Biographical details
- Born: December 17, 1884 Mobile, Alabama, U.S.
- Died: March 1, 1976 (aged 91)

Playing career
- 1911–1912: Vanderbilt
- Positions: Forward, End (football)

Coaching career (HC unless noted)

Basketball
- 1907–1908: Miami (Ohio)
- 1910–1912: Vanderbilt

Head coaching record
- Overall: 17–11

Accomplishments and honors

Awards
- All-Southern (1911)

= Zeke Martin (basketball) =

American basketball player and coach (1884–1976)

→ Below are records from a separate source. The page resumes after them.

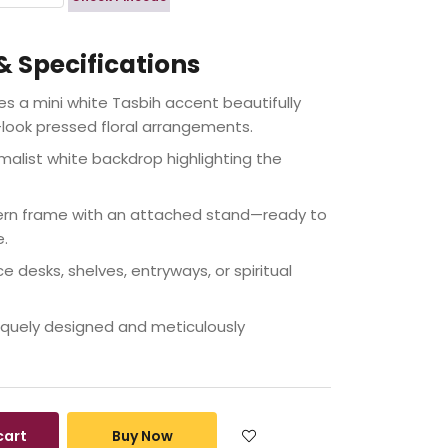
& Specifications
s a mini white Tasbih accent beautifully
look pressed floral arrangements.
malist white backdrop highlighting the
rn frame with an attached stand—ready to
e.
ce desks, shelves, entryways, or spiritual
quely designed and meticulously
cart
Buy Now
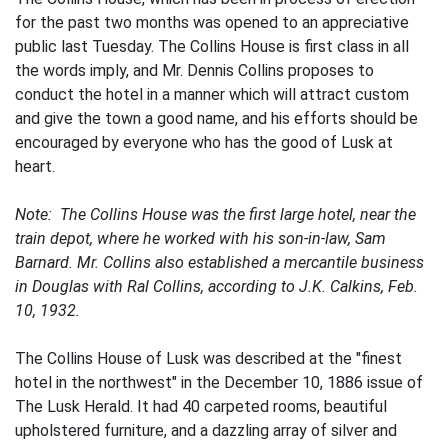
for the past two months was opened to an appreciative
public last Tuesday. The Collins House is first class in all
the words imply, and Mr. Dennis Collins proposes to
conduct the hotel in a manner which will attract custom
and give the town a good name, and his efforts should be
encouraged by everyone who has the good of Lusk at
heart.
Note: The Collins House was the first large hotel, near the
train depot, where he worked with his son-in-law, Sam
Barnard. Mr. Collins also established a mercantile business
in Douglas with Ral Collins, according to J.K. Calkins, Feb.
10, 1932.
The Collins House of Lusk was described at the "finest
hotel in the northwest" in the December 10, 1886 issue of
The Lusk Herald. It had 40 carpeted rooms, beautiful
upholstered furniture, and a dazzling array of silver and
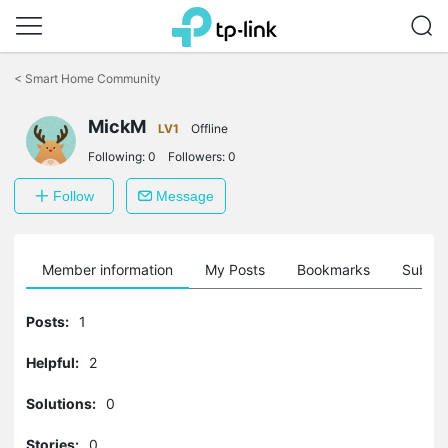
Click
to
<
Smart Home Community
skip
the
navigation
MickM
LV1
Offline
bar
Following:
0
Followers:
0
Follow
Message
Member information
My Posts
Bookmarks
Subscr
Posts:
1
Helpful:
2
Solutions:
0
Stories:
0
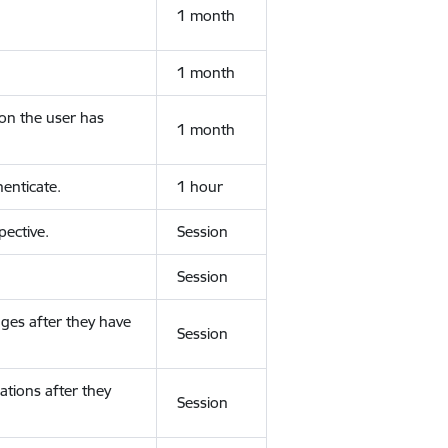
1 month
1 month
ion the user has
1 month
enticate.
1 hour
ective.
Session
Session
ges after they have
Session
ations after they
Session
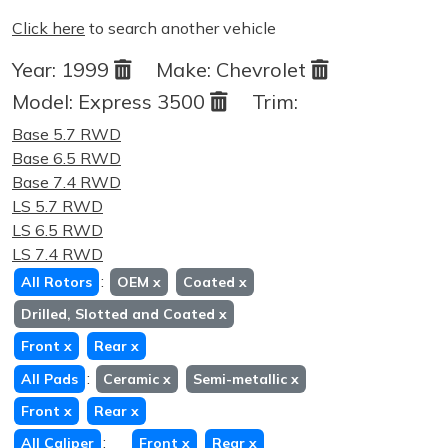
Click here
to search another vehicle
Year:
1999
Make:
Chevrolet
Model:
Express 3500
Trim:
Base 5.7 RWD
Base 6.5 RWD
Base 7.4 RWD
LS 5.7 RWD
LS 6.5 RWD
LS 7.4 RWD
:
All Rotors
OEM
x
Coated
x
Drilled, Slotted and Coated
x
Front
x
Rear
x
:
All Pads
Ceramic
x
Semi-metallic
x
Front
x
Rear
x
:
All Caliper
Front
x
Rear
x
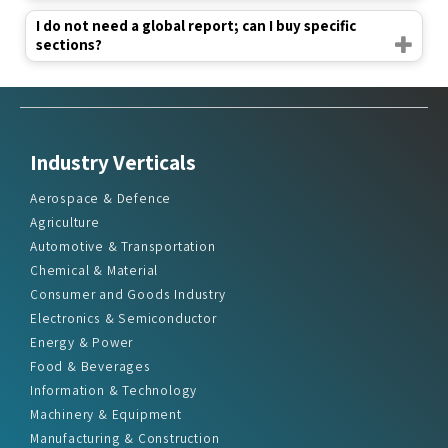
I do not need a global report; can I buy specific
sections?
Industry Verticals
Aerospace & Defence
Agriculture
Automotive & Transportation
Chemical & Material
Consumer and Goods Industry
Electronics & Semiconductor
Energy & Power
Food & Beverages
Information & Technology
Machinery & Equipment
Manufacturing & Construction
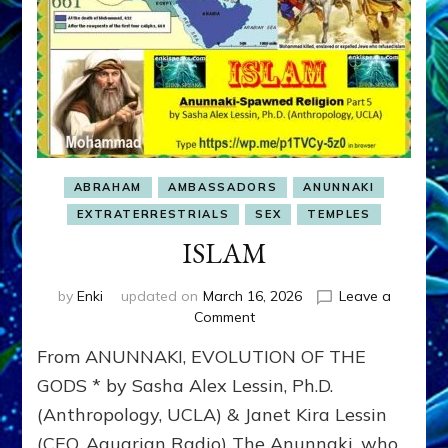
ABRAHAM
AMBASSADORS
ANUNNAKI
EXTRATERRESTRIALS
SEX
TEMPLES
ISLAM
by
Enki
updated on
March 16, 2026
Leave a
on
Comment
ISLAM
From ANUNNAKI, EVOLUTION OF THE
GODS * by Sasha Alex Lessin, Ph.D.
(Anthropology, UCLA) & Janet Kira Lessin
(CEO, Aquarian Radio) The Anunnaki, who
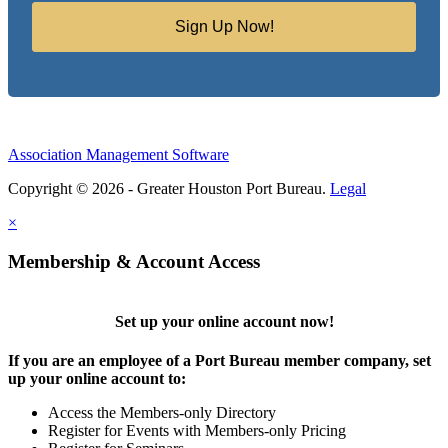
Sign Up Now!
Association Management Software
Copyright © 2026 - Greater Houston Port Bureau.
Legal
×
Membership & Account Access
Set up your online account now!
If you are an employee of a Port Bureau member company, set
up your online account to:
Access the Members-only Directory
Register for Events with Members-only Pricing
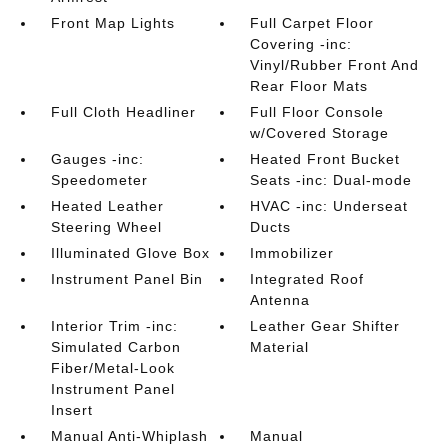
Front Map Lights
Full Carpet Floor
Covering -inc:
Vinyl/Rubber Front And
Rear Floor Mats
Full Cloth Headliner
Full Floor Console
w/Covered Storage
Gauges -inc:
Heated Front Bucket
Speedometer
Seats -inc: Dual-mode
Heated Leather
HVAC -inc: Underseat
Steering Wheel
Ducts
Illuminated Glove Box
Immobilizer
Instrument Panel Bin
Integrated Roof
Antenna
Interior Trim -inc:
Leather Gear Shifter
Simulated Carbon
Material
Fiber/Metal-Look
Instrument Panel
Insert
Manual Anti-Whiplash
Manual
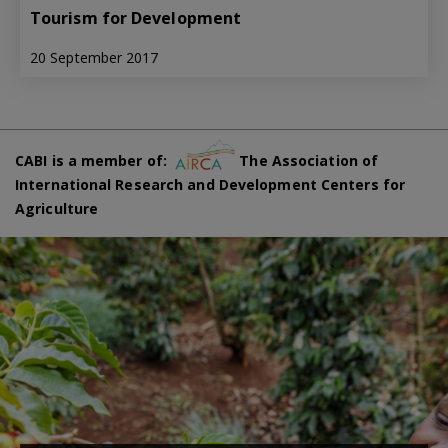
Tourism for Development
20 September 2017
CABI is a member of:
The Association of
International Research and Development Centers for
Agriculture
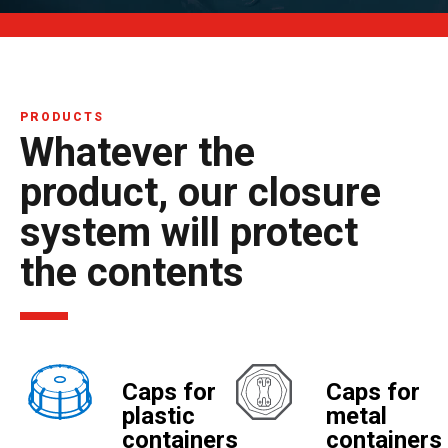
PRODUCTS
Whatever the
product, our closure
system will protect
the contents
Caps for
Caps for
plastic
metal
containers
containers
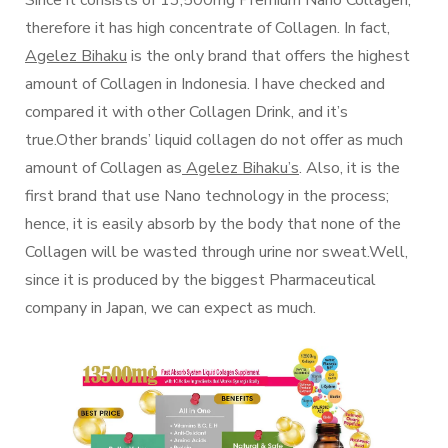
therefore it has high concentrate of Collagen. In fact,
Agelez Bihaku
is the only brand that offers the highest
amount of Collagen in Indonesia. I have checked and
compared it with other Collagen Drink, and it’s
true.Other brands’ liquid collagen do not offer as much
amount of Collagen as
Agelez Bihaku’s
. Also, it is the
first brand that use Nano technology in the process;
hence, it is easily absorb by the body that none of the
Collagen will be wasted through urine nor sweat.Well,
since it is produced by the biggest Pharmaceutical
company in Japan, we can expect as much.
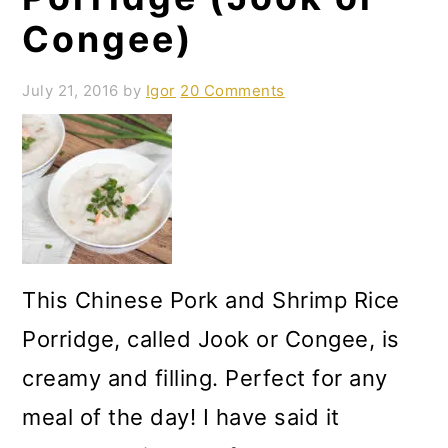
Congee)
July 21, 2016
by
Igor
20 Comments
This Chinese Pork and Shrimp Rice
Porridge, called Jook or Congee, is
creamy and filling. Perfect for any
meal of the day! I have said it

Carl Taylor "Zeke" Martin (December 17, 1884 - March 1, 1976) was a college basketball player and coach, as well as a mechanical engineer. He was a player-coach for the Vanderbilt Commodores in 1911 and 1912. He was a forward. Charles C. Stroud selected him All-Southern in 1911. According to Stroud, "Martin is not only fast on his feet, and a good shot, as every forward must be, but he is slippery and quick to dodge or wriggle from the bunch. Only a rugged guard can cover him, as he is strong at shaking free." He was also an end on Dan McGugin's Vanderbilt football team. He was a native of Mobile, Alabama and is the namesake of nearby Zeke's Landing, and the "Mar" in Romar Beach. He was once suspended from coaching the team for spending extra days on the beach in Mobile.